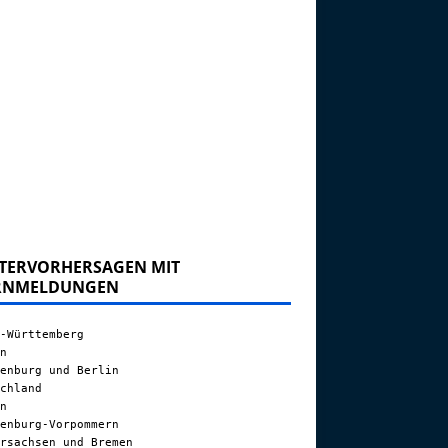
TERVORHERSAGEN MIT
RNMELDUNGEN
-Württemberg
n
enburg und Berlin
chland
n
enburg-Vorpommern
rsachsen und Bremen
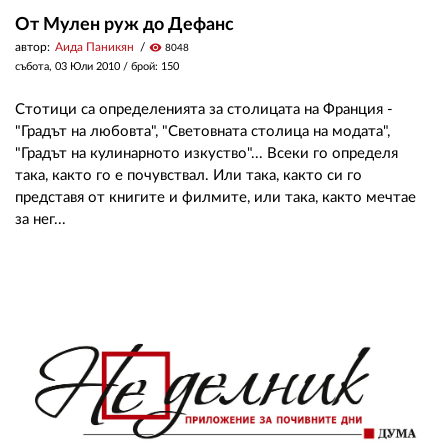
От Мулен руж до Дефанс
автор:
Аида Паникян
visibility
8048
събота, 03 Юли 2010
/ брой: 150
Стотици са определенията за столицата на Франция -
"Градът на любовта", "Световната столица на модата",
"Градът на кулинарното изкуство"... Всеки го определя
така, както го е почувствал. Или така, както си го
представя от книгите и филмите, или така, както мечтае
за нег...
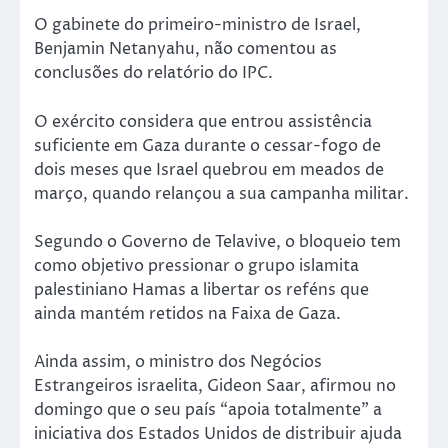
O gabinete do primeiro-ministro de Israel,
Benjamin Netanyahu, não comentou as
conclusões do relatório do IPC.
O exército considera que entrou assistência
suficiente em Gaza durante o cessar-fogo de
dois meses que Israel quebrou em meados de
março, quando relançou a sua campanha militar.
Segundo o Governo de Telavive, o bloqueio tem
como objetivo pressionar o grupo islamita
palestiniano Hamas a libertar os reféns que
ainda mantém retidos na Faixa de Gaza.
Ainda assim, o ministro dos Negócios
Estrangeiros israelita, Gideon Saar, afirmou no
domingo que o seu país “apoia totalmente” a
iniciativa dos Estados Unidos de distribuir ajuda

# Problem details:
With pictures omitted, repeat the entries above word for word from the line holding "enburg-Vorpommern" down to the line holding "Всеки го определя", keeping both of those lines.

# Result for this exercise:
enburg-Vorpommern
rsachsen und Bremen
От Мулен руж до Дефанс
автор:
Аида Паникян
visibility
8048
събота, 03 Юли 2010
/ брой: 150
Стотици са определенията за столицата на Франция -
"Градът на любовта", "Световната столица на модата",
"Градът на кулинарното изкуство"... Всеки го определя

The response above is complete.